D come Dennis. Nel senso di Rohan, ex detentore del record dell’ora. Venuto al Giro con ambizioni di classifica, è già tornato a casa: fatale una caduta in Sardegna, nella tappa di Cagliari, dalla quale l’australiano non si è ripreso nemmeno dopo il giorno di riposo. In un primo tempo sembrava che Dennis fosse ruzzolato per colpa di una ventata: come si dice in queste casi, abbattuto da una raffica. In realtà, l’australiano ha fatto tutto da solo: continuando a guardare alle sue spalle mentre si aprivano ventagli, si è distratto ed è finito contro chi lo precedeva. Come si dice in questi casi: il più classico dei tamponamenti. Non l’ha presa bene: si è difeso prima dando la colpa a chi era davanti a lui, poi sostenendo di non esser al cellulare e di non aver bevuto nemmeno un goccetto di birra. Caricandogli le valigie sull’aereo, i suoi tecnici lo hanno consolato: non gli arriveranno multe, al massimo gli verranno tolti i punti con cui lo hanno ricucito.
 
G come Giro d’Italia.

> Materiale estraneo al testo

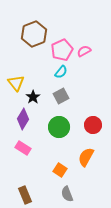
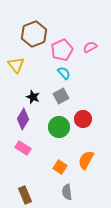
pink semicircle: moved 6 px right, 4 px up
cyan semicircle: moved 3 px right, 1 px down; rotated 80 degrees counterclockwise
yellow triangle: moved 18 px up
black star: rotated 16 degrees counterclockwise
red circle: moved 10 px left, 6 px up
orange semicircle: moved 3 px down
orange square: moved 3 px up
gray semicircle: moved 2 px up; rotated 14 degrees clockwise
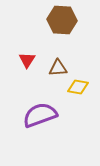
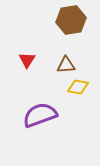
brown hexagon: moved 9 px right; rotated 12 degrees counterclockwise
brown triangle: moved 8 px right, 3 px up
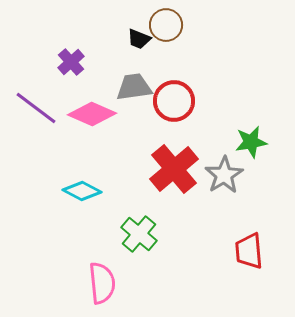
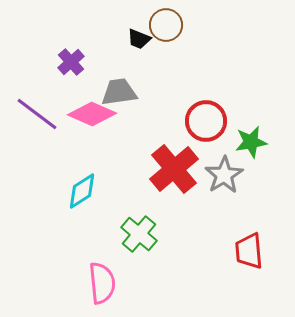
gray trapezoid: moved 15 px left, 5 px down
red circle: moved 32 px right, 20 px down
purple line: moved 1 px right, 6 px down
cyan diamond: rotated 60 degrees counterclockwise
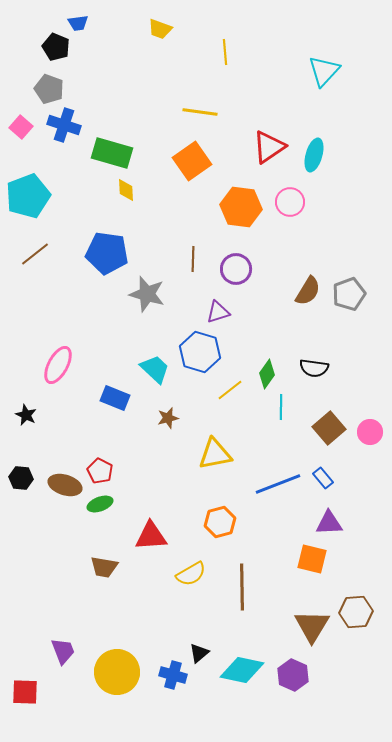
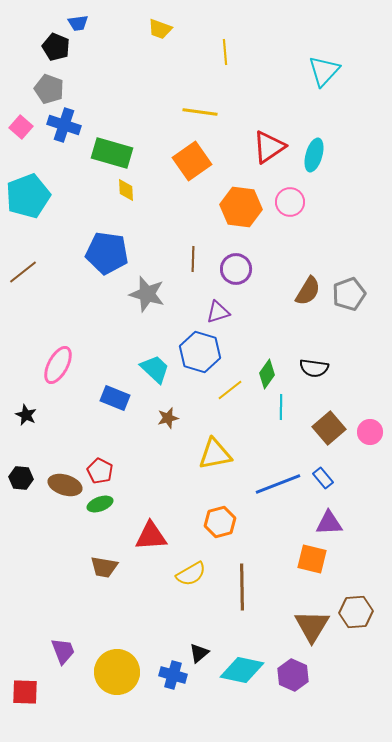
brown line at (35, 254): moved 12 px left, 18 px down
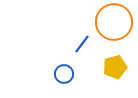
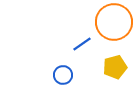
blue line: rotated 18 degrees clockwise
blue circle: moved 1 px left, 1 px down
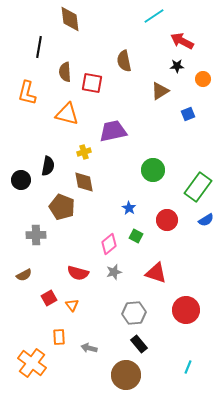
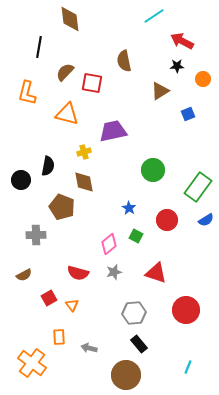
brown semicircle at (65, 72): rotated 48 degrees clockwise
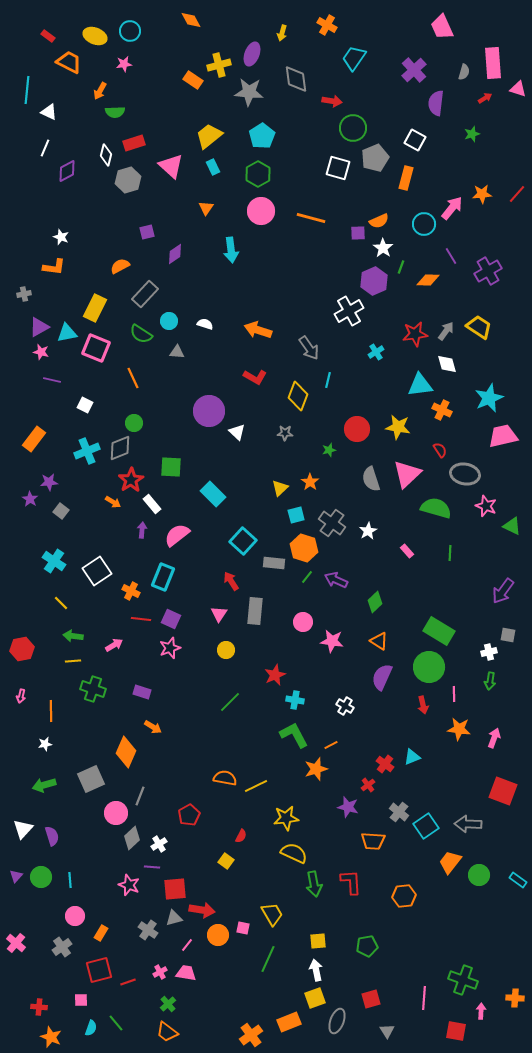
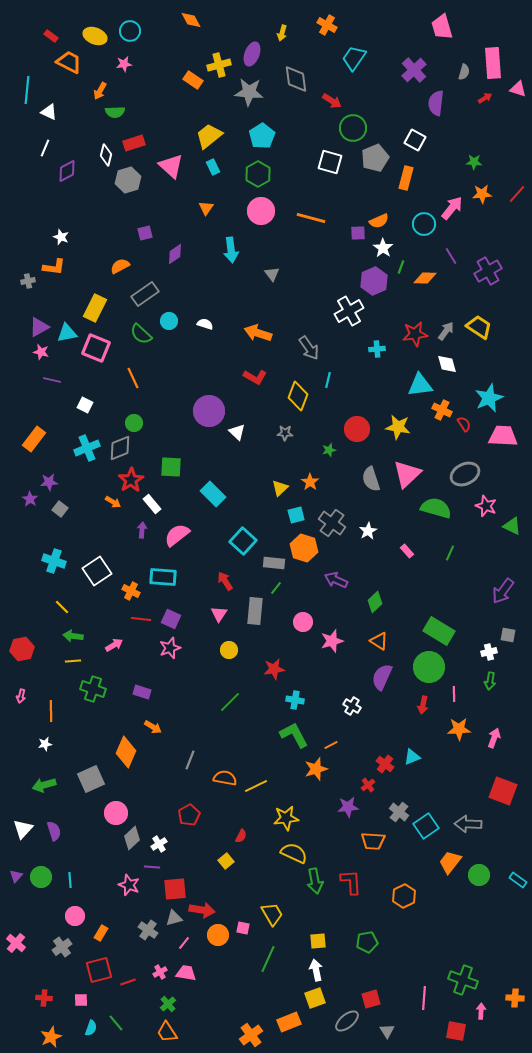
pink trapezoid at (442, 27): rotated 8 degrees clockwise
red rectangle at (48, 36): moved 3 px right
red arrow at (332, 101): rotated 24 degrees clockwise
green star at (472, 134): moved 2 px right, 28 px down; rotated 21 degrees clockwise
white square at (338, 168): moved 8 px left, 6 px up
purple square at (147, 232): moved 2 px left, 1 px down
orange diamond at (428, 280): moved 3 px left, 2 px up
gray cross at (24, 294): moved 4 px right, 13 px up
gray rectangle at (145, 294): rotated 12 degrees clockwise
orange arrow at (258, 330): moved 3 px down
green semicircle at (141, 334): rotated 10 degrees clockwise
gray triangle at (177, 352): moved 95 px right, 78 px up; rotated 49 degrees clockwise
cyan cross at (376, 352): moved 1 px right, 3 px up; rotated 28 degrees clockwise
pink trapezoid at (503, 436): rotated 16 degrees clockwise
red semicircle at (440, 450): moved 24 px right, 26 px up
cyan cross at (87, 451): moved 3 px up
gray ellipse at (465, 474): rotated 36 degrees counterclockwise
gray square at (61, 511): moved 1 px left, 2 px up
green line at (450, 553): rotated 21 degrees clockwise
cyan cross at (54, 561): rotated 15 degrees counterclockwise
cyan rectangle at (163, 577): rotated 72 degrees clockwise
green line at (307, 577): moved 31 px left, 11 px down
red arrow at (231, 581): moved 6 px left
yellow line at (61, 603): moved 1 px right, 4 px down
pink star at (332, 641): rotated 25 degrees counterclockwise
yellow circle at (226, 650): moved 3 px right
red star at (275, 675): moved 1 px left, 6 px up; rotated 15 degrees clockwise
red arrow at (423, 705): rotated 24 degrees clockwise
white cross at (345, 706): moved 7 px right
orange star at (459, 729): rotated 10 degrees counterclockwise
gray line at (140, 796): moved 50 px right, 36 px up
purple star at (348, 807): rotated 20 degrees counterclockwise
purple semicircle at (52, 836): moved 2 px right, 5 px up
yellow square at (226, 861): rotated 14 degrees clockwise
green arrow at (314, 884): moved 1 px right, 3 px up
orange hexagon at (404, 896): rotated 20 degrees counterclockwise
pink line at (187, 945): moved 3 px left, 2 px up
green pentagon at (367, 946): moved 4 px up
red cross at (39, 1007): moved 5 px right, 9 px up
gray ellipse at (337, 1021): moved 10 px right; rotated 30 degrees clockwise
orange trapezoid at (167, 1032): rotated 20 degrees clockwise
orange star at (51, 1037): rotated 25 degrees clockwise
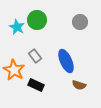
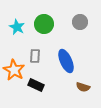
green circle: moved 7 px right, 4 px down
gray rectangle: rotated 40 degrees clockwise
brown semicircle: moved 4 px right, 2 px down
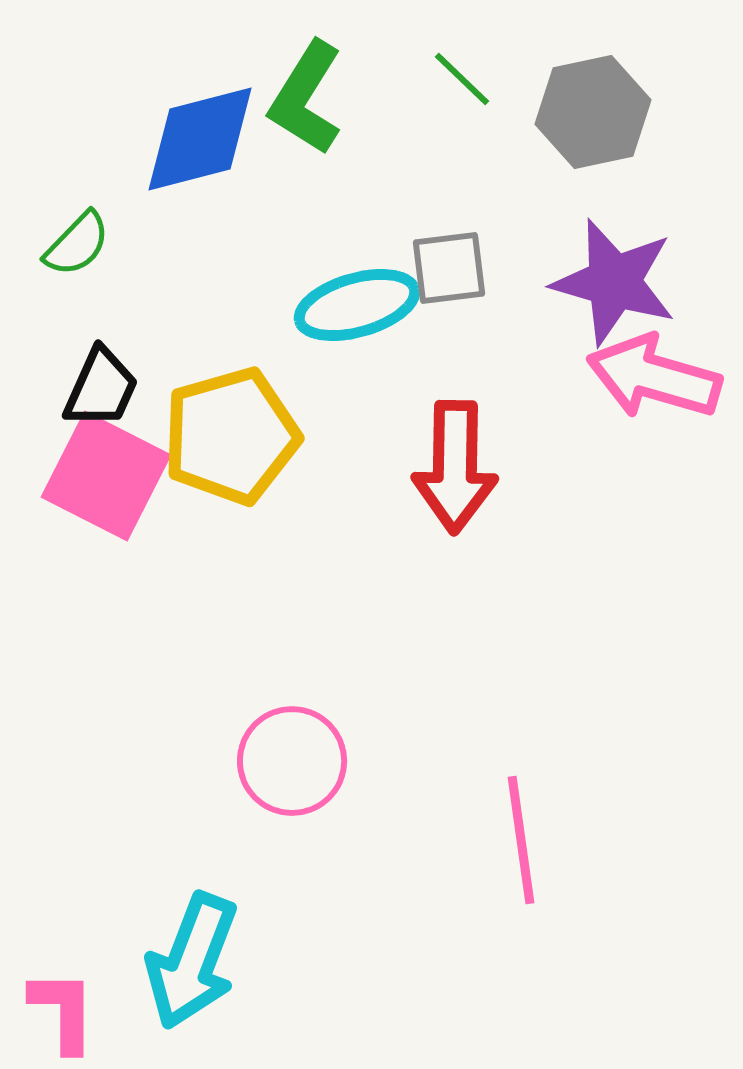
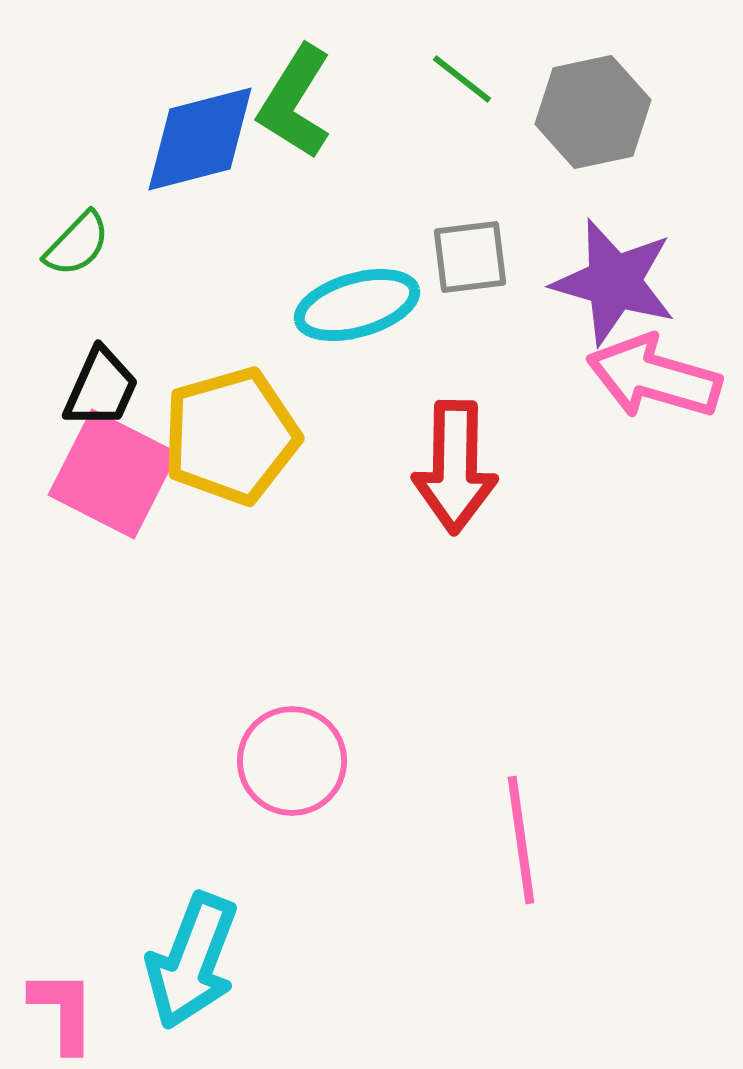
green line: rotated 6 degrees counterclockwise
green L-shape: moved 11 px left, 4 px down
gray square: moved 21 px right, 11 px up
pink square: moved 7 px right, 2 px up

Nel senso di corsa rosa: non solo un avvenimento sportivo, ma un vero e proprio evento. Soprattutto quest’anno che si festeggia l’edizione numero Cento: anche per questo, non passa giornata senza che i corridori vadano a caccia di una vittoria prestigiosa, lanciandosi in fuga. Giro Tento.
 
S come scambio di persona. Nel senso di ciclisti che vengono presi per altri. Succede agli arrivi come alle partenze: sarà colpa di caschi e occhiali che omologano un po’ tutti, sarà anche la poca confidenza che la gente ha con maggior parte degli atleti, sta di fatto che la confusione è frequente. Può essere somatica: Pippo Pozzato è uno dei più popolari del gruppo, ma in tanti credendo di applaudire lui finiscono per incitare il suo compagno Busato, che in comune col suo capitano ha le origini venete, l’assonanza del cognome e qualche comparsata in coda al gruppo. Oppure può essere anagrafica: a Luis Leon Sanchez capita spesso di sentirsi chiedere un selfie, l’imbarazzo comincia quando gli domandano del trionfo ai Giochi Olimpici, della possibilità di far classifica al Giro e di tutto ciò che in realtà riguarda il suo connazionale Samuel, che al Giro non c’è. Poi c’è chi resta vittima di una confusione più generica, come la Bardiani Csf, che da anni costruisce squadre di giovani, puntando soltanto sugli italiani: in queste prime tappe più di un tifoso ha chiesto a Reverberi come mai abbia deciso di schierare anche un Albanese.